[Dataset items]

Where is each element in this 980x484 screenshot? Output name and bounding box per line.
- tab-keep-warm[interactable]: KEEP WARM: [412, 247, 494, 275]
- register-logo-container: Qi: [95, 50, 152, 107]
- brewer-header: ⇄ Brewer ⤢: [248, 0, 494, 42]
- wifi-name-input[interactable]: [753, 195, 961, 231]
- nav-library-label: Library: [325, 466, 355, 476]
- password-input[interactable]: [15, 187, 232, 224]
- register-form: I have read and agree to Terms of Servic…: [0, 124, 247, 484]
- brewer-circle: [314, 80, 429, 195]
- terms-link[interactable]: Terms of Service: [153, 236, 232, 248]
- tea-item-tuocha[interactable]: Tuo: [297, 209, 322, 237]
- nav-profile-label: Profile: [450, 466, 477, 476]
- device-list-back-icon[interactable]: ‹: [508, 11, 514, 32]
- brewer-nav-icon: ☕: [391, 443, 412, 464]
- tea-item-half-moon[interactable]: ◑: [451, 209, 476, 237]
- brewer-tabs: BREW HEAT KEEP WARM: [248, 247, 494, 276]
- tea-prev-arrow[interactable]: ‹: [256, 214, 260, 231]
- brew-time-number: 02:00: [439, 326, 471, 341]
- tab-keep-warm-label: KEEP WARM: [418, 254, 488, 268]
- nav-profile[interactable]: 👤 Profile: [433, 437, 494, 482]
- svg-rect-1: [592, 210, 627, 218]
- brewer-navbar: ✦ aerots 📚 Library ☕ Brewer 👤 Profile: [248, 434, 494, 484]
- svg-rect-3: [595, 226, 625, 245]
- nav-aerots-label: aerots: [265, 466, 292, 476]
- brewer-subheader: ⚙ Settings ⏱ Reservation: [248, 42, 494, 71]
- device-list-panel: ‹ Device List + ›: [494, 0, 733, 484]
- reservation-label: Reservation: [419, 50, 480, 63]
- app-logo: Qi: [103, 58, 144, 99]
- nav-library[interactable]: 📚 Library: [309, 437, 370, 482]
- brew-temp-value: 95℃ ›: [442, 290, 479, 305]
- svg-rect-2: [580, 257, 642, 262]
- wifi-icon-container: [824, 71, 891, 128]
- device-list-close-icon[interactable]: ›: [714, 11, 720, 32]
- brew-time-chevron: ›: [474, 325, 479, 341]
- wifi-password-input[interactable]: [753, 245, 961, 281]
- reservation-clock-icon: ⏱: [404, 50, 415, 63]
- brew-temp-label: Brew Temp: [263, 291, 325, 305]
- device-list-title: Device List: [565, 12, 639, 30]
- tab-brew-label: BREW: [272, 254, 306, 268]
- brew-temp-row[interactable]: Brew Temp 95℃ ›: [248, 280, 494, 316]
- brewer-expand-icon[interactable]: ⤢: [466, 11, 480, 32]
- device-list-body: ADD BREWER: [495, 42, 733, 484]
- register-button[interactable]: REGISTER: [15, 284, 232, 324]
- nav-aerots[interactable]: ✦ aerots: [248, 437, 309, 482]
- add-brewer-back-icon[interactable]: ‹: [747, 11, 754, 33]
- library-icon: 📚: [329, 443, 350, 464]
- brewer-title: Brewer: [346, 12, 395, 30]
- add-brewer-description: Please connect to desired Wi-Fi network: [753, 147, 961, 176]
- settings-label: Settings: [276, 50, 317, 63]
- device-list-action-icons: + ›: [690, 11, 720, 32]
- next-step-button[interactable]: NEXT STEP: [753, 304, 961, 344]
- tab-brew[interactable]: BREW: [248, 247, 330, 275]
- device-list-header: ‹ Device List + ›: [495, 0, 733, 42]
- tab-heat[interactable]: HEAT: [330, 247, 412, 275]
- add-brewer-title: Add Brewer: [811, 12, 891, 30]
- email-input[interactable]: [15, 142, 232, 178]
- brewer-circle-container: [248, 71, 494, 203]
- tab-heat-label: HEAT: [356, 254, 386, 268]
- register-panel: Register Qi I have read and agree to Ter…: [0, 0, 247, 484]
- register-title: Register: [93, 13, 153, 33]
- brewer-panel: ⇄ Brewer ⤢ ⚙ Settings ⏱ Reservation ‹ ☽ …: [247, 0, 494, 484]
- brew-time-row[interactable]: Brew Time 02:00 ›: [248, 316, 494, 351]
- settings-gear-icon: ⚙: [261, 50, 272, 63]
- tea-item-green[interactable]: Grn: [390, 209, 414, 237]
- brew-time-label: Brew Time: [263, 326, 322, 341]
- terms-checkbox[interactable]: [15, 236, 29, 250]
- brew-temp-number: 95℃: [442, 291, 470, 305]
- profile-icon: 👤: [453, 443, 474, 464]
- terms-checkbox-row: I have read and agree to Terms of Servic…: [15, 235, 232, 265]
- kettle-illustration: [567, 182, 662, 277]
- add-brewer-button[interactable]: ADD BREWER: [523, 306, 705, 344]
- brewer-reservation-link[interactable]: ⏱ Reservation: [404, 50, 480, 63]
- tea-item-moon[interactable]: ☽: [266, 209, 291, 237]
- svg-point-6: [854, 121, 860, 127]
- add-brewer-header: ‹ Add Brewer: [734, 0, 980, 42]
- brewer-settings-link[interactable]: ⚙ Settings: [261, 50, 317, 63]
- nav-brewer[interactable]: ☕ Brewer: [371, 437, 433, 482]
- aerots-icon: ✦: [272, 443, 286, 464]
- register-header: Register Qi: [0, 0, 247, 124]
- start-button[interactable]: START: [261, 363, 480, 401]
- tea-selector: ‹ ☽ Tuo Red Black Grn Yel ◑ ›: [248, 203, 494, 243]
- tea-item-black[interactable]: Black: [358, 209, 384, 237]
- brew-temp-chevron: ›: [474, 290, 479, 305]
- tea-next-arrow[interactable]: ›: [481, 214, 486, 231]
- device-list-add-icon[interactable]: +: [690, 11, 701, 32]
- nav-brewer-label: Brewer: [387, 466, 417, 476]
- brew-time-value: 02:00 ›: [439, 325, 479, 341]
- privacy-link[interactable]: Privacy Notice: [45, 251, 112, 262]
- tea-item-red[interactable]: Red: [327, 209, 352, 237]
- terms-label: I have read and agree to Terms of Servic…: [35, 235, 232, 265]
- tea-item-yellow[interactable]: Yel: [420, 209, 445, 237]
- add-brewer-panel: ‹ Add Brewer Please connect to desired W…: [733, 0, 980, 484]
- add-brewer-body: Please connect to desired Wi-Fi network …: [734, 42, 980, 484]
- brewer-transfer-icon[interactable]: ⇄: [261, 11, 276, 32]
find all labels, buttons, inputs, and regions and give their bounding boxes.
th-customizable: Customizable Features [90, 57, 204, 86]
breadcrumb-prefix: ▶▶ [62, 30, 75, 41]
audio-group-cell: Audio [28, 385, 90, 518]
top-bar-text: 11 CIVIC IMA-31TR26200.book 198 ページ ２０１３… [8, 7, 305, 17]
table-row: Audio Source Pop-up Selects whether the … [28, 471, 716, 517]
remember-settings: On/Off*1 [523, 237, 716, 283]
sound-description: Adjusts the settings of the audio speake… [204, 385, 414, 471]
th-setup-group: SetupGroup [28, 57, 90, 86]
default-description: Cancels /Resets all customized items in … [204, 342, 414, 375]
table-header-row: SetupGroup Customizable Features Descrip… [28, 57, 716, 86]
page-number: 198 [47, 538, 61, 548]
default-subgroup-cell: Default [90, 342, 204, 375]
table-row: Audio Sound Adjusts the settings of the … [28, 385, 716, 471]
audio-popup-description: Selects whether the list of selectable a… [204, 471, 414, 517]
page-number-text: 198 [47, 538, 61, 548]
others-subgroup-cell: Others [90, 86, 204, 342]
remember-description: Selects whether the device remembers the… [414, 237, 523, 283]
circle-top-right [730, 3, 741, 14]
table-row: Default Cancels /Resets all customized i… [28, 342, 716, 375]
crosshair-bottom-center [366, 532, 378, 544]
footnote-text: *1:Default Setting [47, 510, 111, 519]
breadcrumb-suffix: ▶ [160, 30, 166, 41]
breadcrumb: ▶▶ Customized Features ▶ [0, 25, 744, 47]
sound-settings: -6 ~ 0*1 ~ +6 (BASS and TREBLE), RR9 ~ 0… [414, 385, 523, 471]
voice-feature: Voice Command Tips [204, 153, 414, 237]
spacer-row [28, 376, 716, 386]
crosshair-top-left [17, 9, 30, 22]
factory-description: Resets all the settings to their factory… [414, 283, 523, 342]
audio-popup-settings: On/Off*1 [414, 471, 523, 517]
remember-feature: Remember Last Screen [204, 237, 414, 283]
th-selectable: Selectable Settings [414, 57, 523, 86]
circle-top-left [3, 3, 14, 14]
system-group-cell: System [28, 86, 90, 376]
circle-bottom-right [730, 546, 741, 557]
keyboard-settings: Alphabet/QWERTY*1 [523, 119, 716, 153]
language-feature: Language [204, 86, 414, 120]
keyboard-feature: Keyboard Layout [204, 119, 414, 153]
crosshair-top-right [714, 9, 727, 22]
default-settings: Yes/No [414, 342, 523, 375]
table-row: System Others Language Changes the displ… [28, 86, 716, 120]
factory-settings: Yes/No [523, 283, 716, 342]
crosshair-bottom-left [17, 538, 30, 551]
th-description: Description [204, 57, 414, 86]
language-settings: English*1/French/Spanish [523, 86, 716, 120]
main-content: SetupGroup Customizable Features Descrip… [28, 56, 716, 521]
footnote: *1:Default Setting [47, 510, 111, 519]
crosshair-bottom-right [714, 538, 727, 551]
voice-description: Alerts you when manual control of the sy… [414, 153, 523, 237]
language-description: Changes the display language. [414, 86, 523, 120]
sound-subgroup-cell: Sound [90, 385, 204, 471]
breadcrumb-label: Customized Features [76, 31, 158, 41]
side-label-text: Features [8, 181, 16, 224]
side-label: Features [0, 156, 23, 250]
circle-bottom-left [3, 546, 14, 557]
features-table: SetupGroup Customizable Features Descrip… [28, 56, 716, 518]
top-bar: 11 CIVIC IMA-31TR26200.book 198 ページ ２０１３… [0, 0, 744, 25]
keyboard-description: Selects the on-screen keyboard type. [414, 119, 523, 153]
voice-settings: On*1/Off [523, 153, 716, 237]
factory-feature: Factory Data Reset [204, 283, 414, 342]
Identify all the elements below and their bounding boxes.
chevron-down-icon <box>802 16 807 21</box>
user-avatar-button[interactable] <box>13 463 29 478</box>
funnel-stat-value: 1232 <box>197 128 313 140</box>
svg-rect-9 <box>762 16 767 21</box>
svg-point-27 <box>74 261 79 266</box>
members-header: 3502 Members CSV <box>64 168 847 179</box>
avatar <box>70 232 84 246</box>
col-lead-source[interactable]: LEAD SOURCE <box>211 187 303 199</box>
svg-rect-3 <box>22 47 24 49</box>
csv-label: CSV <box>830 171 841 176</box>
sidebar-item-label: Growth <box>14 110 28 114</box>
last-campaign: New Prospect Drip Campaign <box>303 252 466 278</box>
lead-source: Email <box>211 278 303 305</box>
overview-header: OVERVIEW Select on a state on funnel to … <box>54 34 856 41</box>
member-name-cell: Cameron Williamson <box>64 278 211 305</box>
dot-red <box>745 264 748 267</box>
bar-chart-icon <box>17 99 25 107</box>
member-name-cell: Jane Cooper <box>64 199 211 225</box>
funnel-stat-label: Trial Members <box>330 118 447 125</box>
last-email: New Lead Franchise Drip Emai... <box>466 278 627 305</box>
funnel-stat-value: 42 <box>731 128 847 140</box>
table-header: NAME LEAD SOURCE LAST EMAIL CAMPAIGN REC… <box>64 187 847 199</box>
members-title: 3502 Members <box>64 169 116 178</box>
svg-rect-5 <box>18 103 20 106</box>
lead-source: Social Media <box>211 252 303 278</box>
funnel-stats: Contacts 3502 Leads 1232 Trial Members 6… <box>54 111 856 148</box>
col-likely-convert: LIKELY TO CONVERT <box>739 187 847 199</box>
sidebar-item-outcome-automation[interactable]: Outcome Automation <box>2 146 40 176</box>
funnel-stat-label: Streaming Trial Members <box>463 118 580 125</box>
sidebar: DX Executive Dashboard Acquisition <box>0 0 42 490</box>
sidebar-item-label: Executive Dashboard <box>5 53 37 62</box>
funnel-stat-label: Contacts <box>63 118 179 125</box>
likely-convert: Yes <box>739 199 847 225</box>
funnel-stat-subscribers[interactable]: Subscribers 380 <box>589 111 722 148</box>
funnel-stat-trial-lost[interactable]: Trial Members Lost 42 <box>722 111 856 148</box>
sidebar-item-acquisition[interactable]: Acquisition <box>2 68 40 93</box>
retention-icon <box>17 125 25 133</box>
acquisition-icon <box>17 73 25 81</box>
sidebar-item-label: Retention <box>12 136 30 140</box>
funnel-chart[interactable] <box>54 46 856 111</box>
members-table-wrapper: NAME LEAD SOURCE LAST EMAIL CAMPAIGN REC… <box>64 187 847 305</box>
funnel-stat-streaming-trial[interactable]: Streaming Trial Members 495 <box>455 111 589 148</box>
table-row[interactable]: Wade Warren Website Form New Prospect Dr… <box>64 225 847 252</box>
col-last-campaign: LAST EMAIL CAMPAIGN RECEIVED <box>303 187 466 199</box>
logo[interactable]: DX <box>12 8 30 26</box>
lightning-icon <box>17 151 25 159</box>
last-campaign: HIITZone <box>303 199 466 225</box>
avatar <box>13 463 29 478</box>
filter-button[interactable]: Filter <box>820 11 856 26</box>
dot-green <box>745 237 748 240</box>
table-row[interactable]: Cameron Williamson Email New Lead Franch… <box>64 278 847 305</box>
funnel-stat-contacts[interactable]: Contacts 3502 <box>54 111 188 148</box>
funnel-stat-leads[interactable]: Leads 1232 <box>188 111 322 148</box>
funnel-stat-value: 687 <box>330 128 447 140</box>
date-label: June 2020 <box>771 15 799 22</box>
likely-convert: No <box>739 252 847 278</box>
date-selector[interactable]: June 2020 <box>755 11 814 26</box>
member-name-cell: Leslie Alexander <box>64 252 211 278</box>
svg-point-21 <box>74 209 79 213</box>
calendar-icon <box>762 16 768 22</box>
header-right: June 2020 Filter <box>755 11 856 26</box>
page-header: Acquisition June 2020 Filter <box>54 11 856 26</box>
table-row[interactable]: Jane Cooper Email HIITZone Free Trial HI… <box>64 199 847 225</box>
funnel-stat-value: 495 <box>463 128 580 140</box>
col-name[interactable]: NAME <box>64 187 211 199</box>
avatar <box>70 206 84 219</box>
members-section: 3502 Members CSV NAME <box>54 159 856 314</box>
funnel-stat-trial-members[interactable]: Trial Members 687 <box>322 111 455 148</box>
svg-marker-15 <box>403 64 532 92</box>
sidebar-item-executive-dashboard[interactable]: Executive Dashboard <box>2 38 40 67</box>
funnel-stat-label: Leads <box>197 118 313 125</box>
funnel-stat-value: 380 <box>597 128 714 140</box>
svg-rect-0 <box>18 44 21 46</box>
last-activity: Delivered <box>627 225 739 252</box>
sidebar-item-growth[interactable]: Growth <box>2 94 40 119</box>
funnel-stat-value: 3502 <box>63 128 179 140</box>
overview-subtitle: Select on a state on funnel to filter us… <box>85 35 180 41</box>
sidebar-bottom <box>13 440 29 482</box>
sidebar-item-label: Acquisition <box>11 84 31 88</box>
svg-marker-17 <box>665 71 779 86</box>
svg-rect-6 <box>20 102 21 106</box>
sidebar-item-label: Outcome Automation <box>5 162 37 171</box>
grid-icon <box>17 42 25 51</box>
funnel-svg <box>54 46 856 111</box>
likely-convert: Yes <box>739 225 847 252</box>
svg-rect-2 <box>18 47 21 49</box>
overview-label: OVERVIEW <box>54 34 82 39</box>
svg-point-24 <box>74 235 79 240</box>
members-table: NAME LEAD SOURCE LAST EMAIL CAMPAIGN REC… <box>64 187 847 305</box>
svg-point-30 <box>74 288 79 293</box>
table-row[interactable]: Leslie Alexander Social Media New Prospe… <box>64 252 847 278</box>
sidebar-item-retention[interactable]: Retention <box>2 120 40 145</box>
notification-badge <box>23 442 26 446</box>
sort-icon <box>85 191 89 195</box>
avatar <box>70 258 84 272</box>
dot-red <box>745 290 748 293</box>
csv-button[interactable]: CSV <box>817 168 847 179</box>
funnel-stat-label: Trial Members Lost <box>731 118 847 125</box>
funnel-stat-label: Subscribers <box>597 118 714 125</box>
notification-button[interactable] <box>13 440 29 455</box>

§ **Your task**
Wherever the string "have" appears in the entries, copy that line.

§ **Answer area**
- register-form: I have read and agree to Terms of Servic…: [0, 124, 247, 484]
- register-panel: Register Qi I have read and agree to Ter…: [0, 0, 247, 484]
- terms-checkbox-row: I have read and agree to Terms of Servic…: [15, 235, 232, 265]
- terms-label: I have read and agree to Terms of Servic…: [35, 235, 232, 265]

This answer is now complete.